1 Samuel 16:1 “The Lord said to Samuel, “How long will you mourn for Saul, since I have rejected him as king over Israel? Fill your horn with oil and be on your way.”
My dad always used to tell me to “be tough” whenever I got hurt. It’s actually not bad advice because in this life, we will get hurt a lot. I know I have. We can let disappointments ruin our lives or we can respond by moving forward into restorative action. That’s God’s way. That’s what Jesus did. We (the human race) were a huge disappointment to Him but instead of being paralyzed with sorrow, God swung into action and redeemed us Himself.
God appreciates a “warrior poet” so to speak. One who is tough but kind, zealous but aware of people’s flaws, and overall sold out for Him–not concerned with what people think.
1 Corinthians 16:13-14 “Be watchful, stand firm in the faith, act like men, be strong. Let all that you do be done in love.”
In this story, the Lord had chosen a new king (David) for Israel because Saul was unfit for active service. Samuel was distraught about the whole thing, but God had moved on. As we’ve talked about in other posts, God has emotions. Certainly he was sad and angry about having to replace Saul, but He knew what had to be done and He was ready to do it–He just needed a man of God to replace the king with.
Today there is something in life that we need to accept and move on, because we are in the Lord’s service. The Lord has the ability to make a change when He sees fit, but some things never change, or at least we certainly cannot change them. Our instinct is typically to throw a pity party, gossip about our problems and the people associated with them, and wallow around in our misery. God is saying that there is work that needs to be done. He will change the situation if it needs to be changed or He will empower us to be that agent of change, but first we must stop feeling so sorry for ourselves and accept that things are the way they are.

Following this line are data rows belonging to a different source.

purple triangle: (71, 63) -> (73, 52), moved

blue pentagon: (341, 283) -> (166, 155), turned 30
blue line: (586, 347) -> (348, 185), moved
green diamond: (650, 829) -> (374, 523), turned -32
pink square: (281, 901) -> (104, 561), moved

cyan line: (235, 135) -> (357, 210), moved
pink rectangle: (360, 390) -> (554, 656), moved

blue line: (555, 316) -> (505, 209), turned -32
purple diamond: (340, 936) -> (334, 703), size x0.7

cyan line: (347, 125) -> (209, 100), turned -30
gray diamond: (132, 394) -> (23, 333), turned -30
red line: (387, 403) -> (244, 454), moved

As a mental health therapist I believe that there are two great needs in counseling: 1) to feel heard, loved, and believed in and 2) to be inspired to take accountability for our ability to act in ways that we need to, regardless of what has happened to us (essentially, not remaining a victim).
Samuel was afraid that Saul would kill him because of all of this “replacement” business, but God assured him that he would be protected. If God has a mission for us, He will protect us in the exact right way. We can either keep whining and crying about what has gone wrong or we can stand up and move on and do the Lord’s work. As long as we fixate on what’s broken, we will never be in the process of building something new.